Directions:
Look below for the line containing "n bars van Ibiza"; from there, print each line exactly up to and including the line containing "van uw ontspannen", and stop.

Collected data
- - - - - - -
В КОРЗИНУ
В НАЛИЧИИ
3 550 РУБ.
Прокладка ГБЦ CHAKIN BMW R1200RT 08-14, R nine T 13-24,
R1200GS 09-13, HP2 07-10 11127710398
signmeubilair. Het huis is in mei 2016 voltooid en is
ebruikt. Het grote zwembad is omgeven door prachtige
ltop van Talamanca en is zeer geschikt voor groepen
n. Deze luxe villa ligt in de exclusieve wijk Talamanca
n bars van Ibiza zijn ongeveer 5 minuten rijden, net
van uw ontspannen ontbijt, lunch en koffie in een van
- - - - - - -
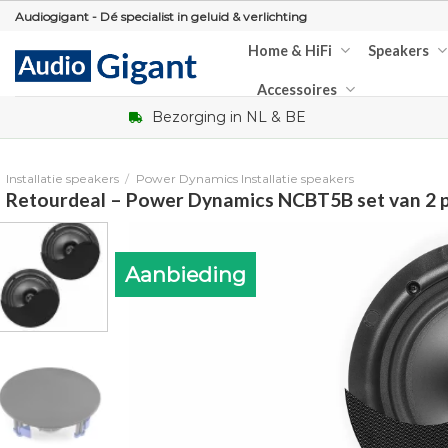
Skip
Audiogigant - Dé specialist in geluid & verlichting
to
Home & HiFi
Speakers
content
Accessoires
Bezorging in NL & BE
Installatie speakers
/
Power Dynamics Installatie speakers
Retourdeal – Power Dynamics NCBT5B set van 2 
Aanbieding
- - - - - - -
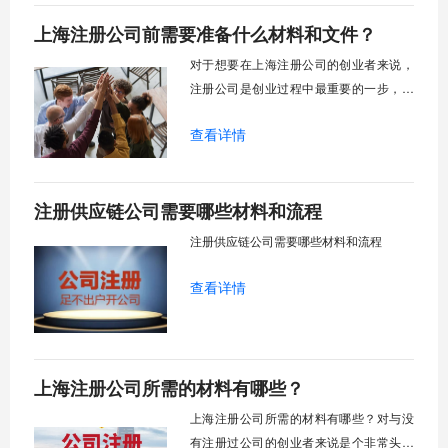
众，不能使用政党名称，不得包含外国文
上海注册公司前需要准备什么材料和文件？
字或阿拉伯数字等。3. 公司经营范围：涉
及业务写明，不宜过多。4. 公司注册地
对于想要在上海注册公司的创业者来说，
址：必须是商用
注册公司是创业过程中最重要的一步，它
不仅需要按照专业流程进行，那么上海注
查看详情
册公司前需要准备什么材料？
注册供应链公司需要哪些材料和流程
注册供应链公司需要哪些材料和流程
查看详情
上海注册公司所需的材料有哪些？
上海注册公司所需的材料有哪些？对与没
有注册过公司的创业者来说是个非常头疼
- - - - - - -
Answer:
n bars van Ibiza zijn ongeveer 5 minuten rijden, net
van uw ontspannen ontbijt, lunch en koffie in een van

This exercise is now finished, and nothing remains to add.